Gowanus cure for what ails?
The Brooklyn Paper / Noelle D’Arrigo

The Gowanus Canal doesn’t kill microscopic life forms, it makes them stronger — and that could lead to medical benefits for humans.

In a new twist on that old Nietzschian parable, two sister professors at City Tech in Downtown Brooklyn say that minute organisms living in the toxic canal may have adapted to their hostile surroundings in ways that could help scientists develop life-saving heart disease and cancer treatments or even biodegradable detergents.

“[The microbes] are very adaptive, unlike us. They’ve been around for 3.5 billion years,” said Nasreen Haque, referring to the resilient creatures that now make the Gowanus their home.
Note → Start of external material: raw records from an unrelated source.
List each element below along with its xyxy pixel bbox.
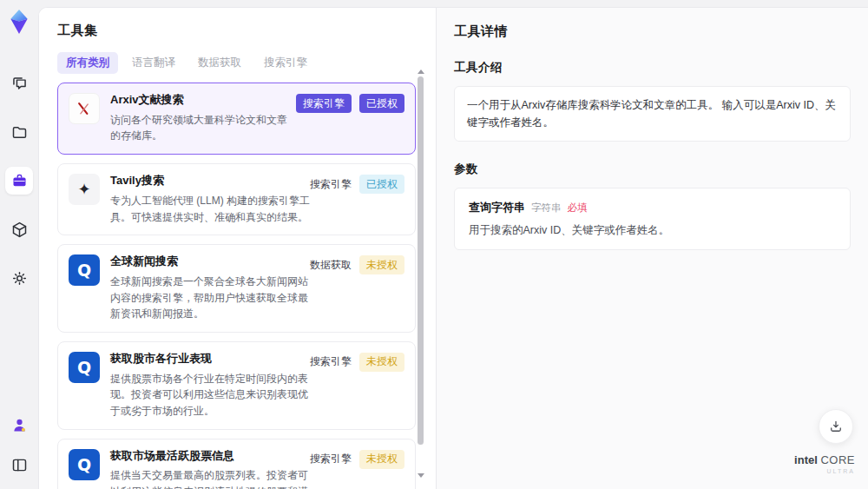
tool-description: 访问各个研究领域大量科学论文和文章的存储库。 bbox=[110, 112, 296, 144]
scroll-down-arrow-icon[interactable] bbox=[418, 473, 424, 478]
app-logo-icon bbox=[8, 9, 30, 35]
tool-name: 获取股市各行业表现 bbox=[110, 352, 310, 367]
tool-description: 提供股票市场各个行业在特定时间段内的表现。投资者可以利用这些信息来识别表现优于或… bbox=[110, 371, 310, 420]
param-description: 用于搜索的Arxiv ID、关键字或作者姓名。 bbox=[469, 223, 836, 238]
tool-card-4[interactable]: Q 获取市场最活跃股票信息 提供当天交易量最高的股票列表。投资者可以利用这些信息… bbox=[57, 439, 416, 489]
news-blue-icon: Q bbox=[69, 352, 100, 383]
tool-category-badge: 搜索引擎 bbox=[310, 175, 352, 194]
tool-auth-badge: 未授权 bbox=[359, 255, 404, 274]
tab-3[interactable]: 搜索引擎 bbox=[255, 52, 316, 74]
tab-0[interactable]: 所有类别 bbox=[57, 52, 118, 74]
collapse-sidebar-button[interactable] bbox=[5, 451, 33, 479]
rail-nav bbox=[5, 69, 33, 292]
tool-detail-panel: 工具详情 工具介绍 一个用于从Arxiv存储库搜索科学论文和文章的工具。 输入可… bbox=[437, 8, 868, 489]
tool-name: Arxiv文献搜索 bbox=[110, 93, 296, 108]
sidebar-item-files[interactable] bbox=[5, 118, 33, 146]
list-scrollbar[interactable] bbox=[418, 69, 424, 485]
intro-card: 一个用于从Arxiv存储库搜索科学论文和文章的工具。 输入可以是Arxiv ID… bbox=[454, 86, 851, 142]
tool-auth-badge: 已授权 bbox=[359, 94, 404, 113]
download-button[interactable] bbox=[819, 409, 853, 444]
brand-intel: intel bbox=[794, 453, 818, 466]
tool-badges: 搜索引擎 已授权 bbox=[310, 174, 404, 194]
tool-list: Arxiv文献搜索 访问各个研究领域大量科学论文和文章的存储库。 搜索引擎 已授… bbox=[57, 83, 416, 489]
gear-icon bbox=[10, 269, 29, 287]
scroll-up-arrow-icon[interactable] bbox=[418, 69, 424, 74]
tool-card-0[interactable]: Arxiv文献搜索 访问各个研究领域大量科学论文和文章的存储库。 搜索引擎 已授… bbox=[57, 83, 416, 155]
tab-1[interactable]: 语言翻译 bbox=[123, 52, 184, 74]
param-required-flag: 必填 bbox=[568, 202, 588, 215]
arxiv-logo-icon bbox=[76, 100, 93, 117]
sidebar-item-settings[interactable] bbox=[5, 264, 33, 292]
tool-card-2[interactable]: Q 全球新闻搜索 全球新闻搜索是一个聚合全球各大新闻网站内容的搜索引擎，帮助用户… bbox=[57, 244, 416, 333]
tool-category-badge: 搜索引擎 bbox=[310, 450, 352, 469]
tool-auth-badge: 未授权 bbox=[359, 450, 404, 469]
tool-description: 全球新闻搜索是一个聚合全球各大新闻网站内容的搜索引擎，帮助用户快速获取全球最新资… bbox=[110, 274, 310, 322]
cube-icon bbox=[10, 221, 29, 239]
news-blue-icon: Q bbox=[69, 449, 100, 480]
left-rail bbox=[0, 0, 38, 489]
intel-core-logo: intel CORE ULTRA bbox=[794, 454, 855, 475]
sidebar-item-chat[interactable] bbox=[5, 69, 33, 97]
news-q-icon: Q bbox=[77, 455, 91, 474]
tool-description: 专为人工智能代理 (LLM) 构建的搜索引擎工具。可快速提供实时、准确和真实的结… bbox=[110, 193, 310, 225]
tavily-icon: ✦ bbox=[69, 174, 100, 205]
user-icon bbox=[10, 416, 29, 434]
briefcase-icon bbox=[10, 172, 29, 190]
tool-category-badge: 数据获取 bbox=[310, 255, 352, 274]
tool-name: Tavily搜索 bbox=[110, 174, 310, 188]
panel-collapse-icon bbox=[10, 456, 29, 474]
tab-2[interactable]: 数据获取 bbox=[189, 52, 250, 74]
tool-category-badge: 搜索引擎 bbox=[296, 94, 352, 113]
param-name: 查询字符串 bbox=[469, 200, 525, 215]
tool-badges: 搜索引擎 已授权 bbox=[296, 93, 404, 113]
tool-badges: 搜索引擎 未授权 bbox=[310, 449, 404, 469]
tool-badges: 搜索引擎 未授权 bbox=[310, 352, 404, 372]
tool-badges: 数据获取 未授权 bbox=[310, 254, 404, 274]
arxiv-icon bbox=[69, 93, 100, 124]
folder-icon bbox=[10, 123, 29, 142]
tool-auth-badge: 已授权 bbox=[359, 175, 404, 194]
brand-ultra: ULTRA bbox=[794, 468, 855, 475]
tools-panel: 工具集 所有类别语言翻译数据获取搜索引擎 Arxiv文献搜索 访问各个研究领域大… bbox=[39, 8, 437, 489]
user-avatar-button[interactable] bbox=[5, 411, 33, 439]
tool-card-1[interactable]: ✦ Tavily搜索 专为人工智能代理 (LLM) 构建的搜索引擎工具。可快速提… bbox=[57, 163, 416, 235]
param-card: 查询字符串 字符串 必填 用于搜索的Arxiv ID、关键字或作者姓名。 bbox=[454, 188, 851, 250]
news-q-icon: Q bbox=[77, 358, 91, 377]
page-title: 工具集 bbox=[57, 23, 436, 39]
brand-core: CORE bbox=[820, 453, 855, 466]
tool-card-3[interactable]: Q 获取股市各行业表现 提供股票市场各个行业在特定时间段内的表现。投资者可以利用… bbox=[57, 341, 416, 430]
tool-name: 全球新闻搜索 bbox=[110, 254, 310, 269]
tool-description: 提供当天交易量最高的股票列表。投资者可以利用这些信息来识别流动性强的股票和潜在的… bbox=[110, 467, 310, 489]
sidebar-item-models[interactable] bbox=[5, 215, 33, 243]
category-tabs: 所有类别语言翻译数据获取搜索引擎 bbox=[57, 52, 436, 74]
detail-title: 工具详情 bbox=[454, 23, 851, 40]
param-type: 字符串 bbox=[531, 202, 562, 215]
scrollbar-thumb[interactable] bbox=[418, 76, 424, 445]
params-section-header: 参数 bbox=[454, 162, 851, 177]
tool-name: 获取市场最活跃股票信息 bbox=[110, 449, 310, 464]
sidebar-item-toolbox[interactable] bbox=[5, 167, 33, 195]
news-blue-icon: Q bbox=[69, 254, 100, 286]
intro-section-header: 工具介绍 bbox=[454, 60, 851, 76]
tavily-star-icon: ✦ bbox=[77, 180, 90, 199]
rail-bottom bbox=[5, 411, 33, 479]
download-icon bbox=[828, 419, 844, 434]
param-header: 查询字符串 字符串 必填 bbox=[469, 200, 836, 215]
tool-category-badge: 搜索引擎 bbox=[310, 353, 352, 372]
content-shell: 工具集 所有类别语言翻译数据获取搜索引擎 Arxiv文献搜索 访问各个研究领域大… bbox=[38, 7, 868, 489]
app-window: 工具集 所有类别语言翻译数据获取搜索引擎 Arxiv文献搜索 访问各个研究领域大… bbox=[0, 0, 868, 489]
tool-auth-badge: 未授权 bbox=[359, 353, 404, 372]
chat-icon bbox=[10, 75, 29, 93]
news-q-icon: Q bbox=[77, 261, 91, 280]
Microbes exist everywhere and are already the source of many anti-inflammatory drugs, but Haque and her sister Niloufer Haque believe that the breeds in the Gowanus might lead to other applications, such as fighting cancer, because they have survived in an inhospitable setting with carcinogens.

“There are extreme conditions [so] to cope, they produce different enzymes that can have detrimental or beneficial effects on humans. We want to find the beneficial ones,” said Haque, who joined her sister to discuss their research at the school’s Jay Street campus on Monday.

So just think, one day a generation of Brooklynites could be thanking the Gowanus for beating cancer or helping to put a shine on their silverware.

That’s a far cry from last fall, when the already abysmal reputation of the Gowanus plunged even further after the Haque sisters discovered gonorrhea in the sluice.

Yes, gonorrhea — the sexually transmitted disease.

Even given the sisters’ new findings about these resilient underwater creatures, the team does not think the cleanup of the fetid waterway should be postponed.

“It’s not a good idea not to clean it up,” said Haque, who suits up and dives into the waters to get microbial samples. “It’s like looking in a haystack. It may take one day to find something, or it may take years and you’ll never find anything.”

Neighborhood activists hoping for a clean canal were happy to hear there might be a silver lining to the canal’s heinous history.

“If something good comes from it, why not?” asked Linda Mariano, a member of Friends and Residents of the Greater Gowanus.